To mount it outdoors in a lawn, garden, or other location who's substrate is dirt or soil, follow these instructions:

Push the included stake straight down into the ground, pointy-end first (of course!!!) and be sure that it's now standing reasonably straight and is reasonably stable (tight).

Take the R/C & Motion-Sensing Path Light and the cradle, put the light in the cradle (orienting it so that the milky white circular thing on the light is near the bottom of the cradle), and carry the assembly over to the stake you just drove into the ground.

Gently push the light/cradle ass'y onto the top of the stake, rotating it so that it is facing where you want, and give it a little more "push" to seat it all the way into the cradle.

If you decide to mount the light to a wall, follow these instructions:

If the wall you intend to affix the Motion Sensing Step Light to is wood, start by drilling "pilot" holes with a 1/8" drill bit, positioned exactly 1.0" (2.54cm) apart. Drive the included screws into these holes, and screw them in until the bottoms of their heads protrude from the wall 1/8th of an inch - this is to allow the keyhole openings on the back of the unit to function properly.

If the wall is made from drywall (gypsum board), drill the "pilot" holes with a 3/16" drill bit first, insert the included drywall anchors into the holes, then proceed as shown above.

Hang the unit by gently pressing it onto the screw heads, orienting it so that the screw heads go into the holes on the R/C & Motion-Sensing Path Light's back plate, and lower it approximately 1/5th of an inch until it stops.

Finally, if you are mounting it in an indoor location, you may use the included double-sided tape in leiu of screws.

There are no switches to fuss with or forget; once batteries are loaded, operation of the R/C & Motion-Sensing Path Lights is ***TOTALLY*** automatic.
To borrow a phrase from a popular infomercial, you just "set it and forget it" - it's easier than that though, as you don't have to actually "SET" anything. It comes on in "glow" (low) mode when it becomes dark, comes on in high when motion is detected (and stays on for 20 or 300 seconds), then automatically returns to glow mode. And when it starts to get light, the unit automatically extinguishes its LED and will not "trigger" when motion is detected.

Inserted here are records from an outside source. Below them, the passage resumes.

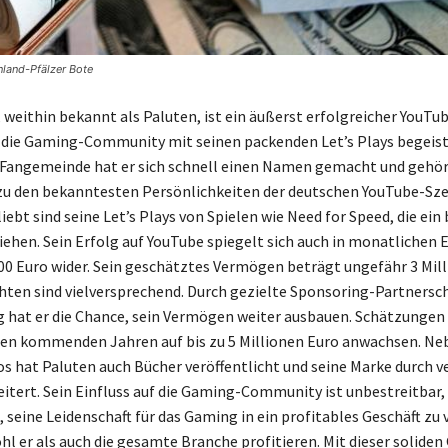
nland-Pfälzer Bote
 weithin bekannt als Paluten, ist ein äußerst erfolgreicher YouTube
die Gaming-Community mit seinen packenden Let’s Plays begeist
 Fangemeinde hat er sich schnell einen Namen gemacht und gehö
zu den bekanntesten Persönlichkeiten der deutschen YouTube-Sze
ebt sind seine Let’s Plays von Spielen wie Need for Speed, die ein 
ehen. Sein Erfolg auf YouTube spiegelt sich auch in monatlichen
00 Euro wider. Sein geschätztes Vermögen beträgt ungefähr 3 Mill
chten sind vielversprechend. Durch gezielte Sponsoring-Partnersc
 hat er die Chance, sein Vermögen weiter ausbauen. Schätzungen
den kommenden Jahren auf bis zu 5 Millionen Euro anwachsen. Ne
s hat Paluten auch Bücher veröffentlicht und seine Marke durch v
itert. Sein Einfluss auf die Gaming-Community ist unbestreitbar, 
 seine Leidenschaft für das Gaming in ein profitables Geschäft zu
l er als auch die gesamte Branche profitieren. Mit dieser soliden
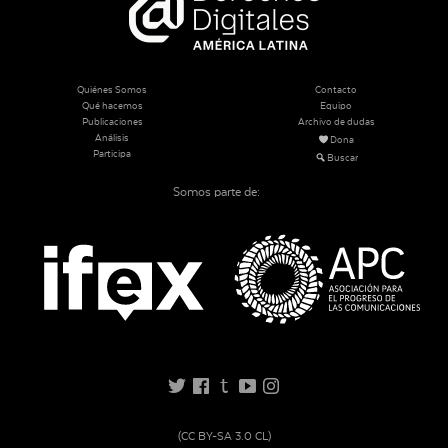
Quiénes Somos
Contacto
Qué hacemos
Equipo
Publicaciones
Archivo de dudas
Análisis
Dona
Participa
Buscar
Somos parte de:
t
(CC BY-SA 3.0 CL)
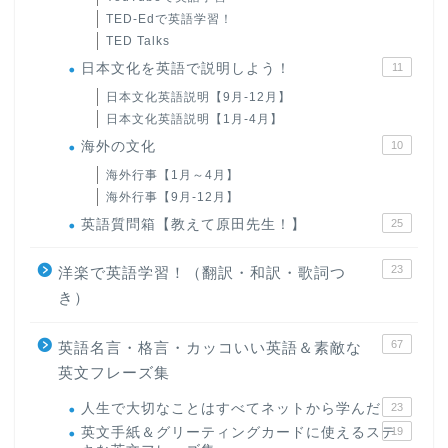
TED-Edで英語学習！
TED Talks
日本文化を英語で説明しよう！
11
日本文化英語説明【9月-12月】
日本文化英語説明【1月-4月】
海外の文化
10
海外行事【1月～4月】
海外行事【9月-12月】
英語質問箱【教えて原田先生！】
25
23
洋楽で英語学習！（翻訳・和訳・歌詞つ
き）
67
英語名言・格言・カッコいい英語＆素敵な
英文フレーズ集
人生で大切なことはすべてネットから学んだ
23
英文手紙＆グリーティングカードに使えるステ
19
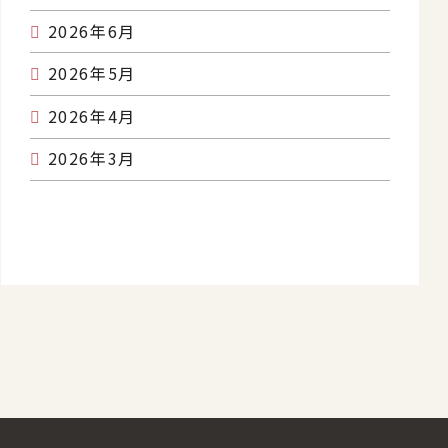
2026年6月
2026年5月
2026年4月
2026年3月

If you wish to either extinguish the unit(s) after walking past them, just press & release the "OFF" button on the included remote control (this is the centermost button); if you want to turn them on when no detectable motion, press & release the "ON button on the R/C (this is the topmost button).

To feed the hungry, hungry R/C & Motion-Sensing Path Light, remove it from its cradle, and turn it so the concave opening faces down.

Unscrew the two screws with a medium or large standard screwdriver, or a coin like a quarter. Remove them, and set them aside.

Remove the back plate, carry it into the house, gently place it on the floor directly in front of the basement door, and kick it down the stairs so that termites will think it's something yummy for their insect tummies, drag it to their nest, then find it unpalatable so they just squat over it and pee on it...O WAIT!!! YOU'LL NEED THAT!!! So just set it aside instead.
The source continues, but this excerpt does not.